研究課題
挑戦的萌芽研究
卵巣ステロイドホルモンが子宮に胚受容能をもたらし、さらに子宮が着床を誘導する機構の解明を目指して本研究を行った。子宮頸管妊娠は異所性妊娠の中でも発生頻度が低いことから、子宮頸部において着床しにくい機構が存在すると考えられる。マウスでは、着床の場である子宮体部内膜で着床直前に細胞の分化・増殖の状態の劇的な変化(proliferation-differentiation switch, PDS)、すなわち上皮の増殖停止と間質の増殖亢進が認められる。本検討によって、野生型マウスおよびヒトの着床直前の頸部内膜では体部内膜と異なりPDSが認められず、上皮増殖・間質非増殖の状態のままだった。次にプロゲステロン(P)受容体(PR)拮抗剤RU486の野生型マウスへの投与による検討および子宮のP作用が減弱したFKBP52欠損マウス(FKKO)による検討から、P-PRシグナル減弱が体部のPDSを消失させ着床障害を誘導することや頸部の分化・増殖状態には影響しないことがわかった。またFKKOへのP補充によって体部のみでPDSと着床能が回復した。着床直前の野生型マウス子宮において、体部内膜に比べ頸部内膜のPR発現低下、P応答遺伝子の発現低下、エストロゲン応答遺伝子の発現増加が認められ、頸部内膜におけるP-PRシグナル減弱が示された。着床直前の体部内膜に見られるPDSはP-PRシグナルで調節され、子宮の胚受容能の指標になりうる可能性が示された。一方頸部では、PR発現の相対的な低下によりP-PRシグナルが減弱してPDSが起こらず、結果として胚受容能が得られず着床が起こらないことが示唆された。さらに、子宮内膜上皮のmicroRNA(miR-200a)低下によってPR発現増加とP代謝酵素(20α-HSD)発現減少が誘導され、P-PRシグナル活性化を介して子宮に着床能が付与されることが明らかになった。
2: おおむね順調に進展している
研究成果は順調に得られており、既にプロジェクトに関連した論文を複数発表することができた。これらの成果をもとに、今後の発展がさらに期待できる。
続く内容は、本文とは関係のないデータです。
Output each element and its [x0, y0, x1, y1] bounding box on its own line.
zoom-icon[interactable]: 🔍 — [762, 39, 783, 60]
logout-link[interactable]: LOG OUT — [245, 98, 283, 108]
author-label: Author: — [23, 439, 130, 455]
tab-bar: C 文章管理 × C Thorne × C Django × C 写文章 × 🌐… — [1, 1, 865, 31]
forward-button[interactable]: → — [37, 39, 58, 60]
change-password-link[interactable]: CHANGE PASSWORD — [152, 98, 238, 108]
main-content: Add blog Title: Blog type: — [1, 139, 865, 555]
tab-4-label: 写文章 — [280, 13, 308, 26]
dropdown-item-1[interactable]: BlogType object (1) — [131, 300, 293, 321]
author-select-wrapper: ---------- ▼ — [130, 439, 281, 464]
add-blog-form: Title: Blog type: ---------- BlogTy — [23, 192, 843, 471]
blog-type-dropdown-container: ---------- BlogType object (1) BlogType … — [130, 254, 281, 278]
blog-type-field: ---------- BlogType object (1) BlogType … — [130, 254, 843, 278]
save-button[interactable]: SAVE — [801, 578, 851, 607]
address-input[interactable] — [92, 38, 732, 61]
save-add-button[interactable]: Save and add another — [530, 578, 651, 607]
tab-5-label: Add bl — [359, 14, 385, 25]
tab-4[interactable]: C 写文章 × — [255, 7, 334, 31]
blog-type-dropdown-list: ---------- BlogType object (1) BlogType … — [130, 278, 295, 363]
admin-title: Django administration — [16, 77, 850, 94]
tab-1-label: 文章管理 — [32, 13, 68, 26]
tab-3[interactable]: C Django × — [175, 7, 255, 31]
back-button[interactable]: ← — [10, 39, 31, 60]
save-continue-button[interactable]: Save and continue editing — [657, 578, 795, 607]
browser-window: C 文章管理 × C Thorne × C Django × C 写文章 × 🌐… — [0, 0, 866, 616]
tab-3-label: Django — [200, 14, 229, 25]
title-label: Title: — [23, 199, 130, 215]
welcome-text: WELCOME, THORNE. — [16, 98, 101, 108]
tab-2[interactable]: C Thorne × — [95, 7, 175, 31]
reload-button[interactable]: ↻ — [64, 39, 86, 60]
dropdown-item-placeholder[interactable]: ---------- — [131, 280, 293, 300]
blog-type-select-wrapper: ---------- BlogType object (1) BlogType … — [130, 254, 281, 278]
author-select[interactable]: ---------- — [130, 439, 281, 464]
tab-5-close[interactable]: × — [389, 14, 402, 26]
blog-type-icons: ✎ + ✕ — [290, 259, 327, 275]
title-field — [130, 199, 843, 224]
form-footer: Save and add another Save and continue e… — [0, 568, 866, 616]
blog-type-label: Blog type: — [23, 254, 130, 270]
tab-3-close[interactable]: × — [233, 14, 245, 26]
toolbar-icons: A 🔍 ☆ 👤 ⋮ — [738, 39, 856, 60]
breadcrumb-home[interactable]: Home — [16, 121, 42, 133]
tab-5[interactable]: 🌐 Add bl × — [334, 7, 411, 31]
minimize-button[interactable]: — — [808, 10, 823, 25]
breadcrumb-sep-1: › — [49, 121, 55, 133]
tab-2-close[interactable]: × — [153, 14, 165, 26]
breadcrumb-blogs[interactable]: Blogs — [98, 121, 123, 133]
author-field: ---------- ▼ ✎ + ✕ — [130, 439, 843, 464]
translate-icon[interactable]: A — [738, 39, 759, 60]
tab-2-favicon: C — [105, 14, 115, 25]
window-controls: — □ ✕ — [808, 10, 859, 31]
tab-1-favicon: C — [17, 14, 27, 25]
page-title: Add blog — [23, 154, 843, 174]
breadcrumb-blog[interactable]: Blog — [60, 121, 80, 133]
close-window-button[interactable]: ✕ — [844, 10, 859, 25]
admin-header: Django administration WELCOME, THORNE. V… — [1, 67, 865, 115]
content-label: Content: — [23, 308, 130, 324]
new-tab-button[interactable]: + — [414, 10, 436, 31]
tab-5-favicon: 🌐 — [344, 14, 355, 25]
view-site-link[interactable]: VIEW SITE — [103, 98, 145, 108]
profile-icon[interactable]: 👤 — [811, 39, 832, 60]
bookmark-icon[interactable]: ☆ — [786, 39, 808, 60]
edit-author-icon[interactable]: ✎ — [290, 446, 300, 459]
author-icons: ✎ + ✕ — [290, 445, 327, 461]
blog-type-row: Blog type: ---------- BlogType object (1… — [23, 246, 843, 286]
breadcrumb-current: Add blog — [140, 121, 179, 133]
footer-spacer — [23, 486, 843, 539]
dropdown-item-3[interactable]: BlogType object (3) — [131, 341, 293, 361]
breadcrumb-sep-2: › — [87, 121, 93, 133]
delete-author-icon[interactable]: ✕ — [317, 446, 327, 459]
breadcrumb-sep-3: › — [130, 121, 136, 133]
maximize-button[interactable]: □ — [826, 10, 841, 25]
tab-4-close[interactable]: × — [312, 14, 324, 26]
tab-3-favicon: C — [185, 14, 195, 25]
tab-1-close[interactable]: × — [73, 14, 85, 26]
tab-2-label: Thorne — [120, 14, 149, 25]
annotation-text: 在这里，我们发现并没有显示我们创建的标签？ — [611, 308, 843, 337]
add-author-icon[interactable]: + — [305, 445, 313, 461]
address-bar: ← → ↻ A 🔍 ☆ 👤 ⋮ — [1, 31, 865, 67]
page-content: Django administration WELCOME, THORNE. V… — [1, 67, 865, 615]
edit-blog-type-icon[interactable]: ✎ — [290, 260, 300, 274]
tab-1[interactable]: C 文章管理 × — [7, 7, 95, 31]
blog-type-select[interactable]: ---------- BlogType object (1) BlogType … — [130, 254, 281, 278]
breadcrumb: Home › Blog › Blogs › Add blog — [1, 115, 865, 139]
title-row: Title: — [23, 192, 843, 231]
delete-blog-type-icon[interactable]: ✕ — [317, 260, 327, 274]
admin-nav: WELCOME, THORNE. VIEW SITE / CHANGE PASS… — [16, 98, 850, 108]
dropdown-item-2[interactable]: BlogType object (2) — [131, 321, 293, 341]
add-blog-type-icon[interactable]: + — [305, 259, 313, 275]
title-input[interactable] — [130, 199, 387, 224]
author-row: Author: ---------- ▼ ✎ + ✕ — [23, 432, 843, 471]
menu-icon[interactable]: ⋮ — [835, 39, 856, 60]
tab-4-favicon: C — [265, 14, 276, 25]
研究は順調に進展し成果が得られているが、平成25年度には研究に必要な十分数のFKBP52欠損マウスが得られなかった。当該マウスを得るための交配期間を延長し、それに伴い研究期間を平成26年度に延長した。当該マウスを用いた検討を平成26年度に行う予定である。
FKBP52欠損マウスの交配において、出産数が少ないことに加えて母獣による食殺や新生児死亡が重なり、必要な成体数を得るためにFKBP52欠損マウスの交配継続が必要となった。交配期間の延長により、FKBP52欠損マウス子宮を用いた解析が遅延したため、次年度使用の研究費が必要となった。FKBP52欠損マウス子宮を用いた解析のため、FKBP52欠損マウスから抽出したmRNA解析、子宮内膜細胞の培養、着床関連の遺伝子発現解析にかかる試薬および消耗品の購入に充てる。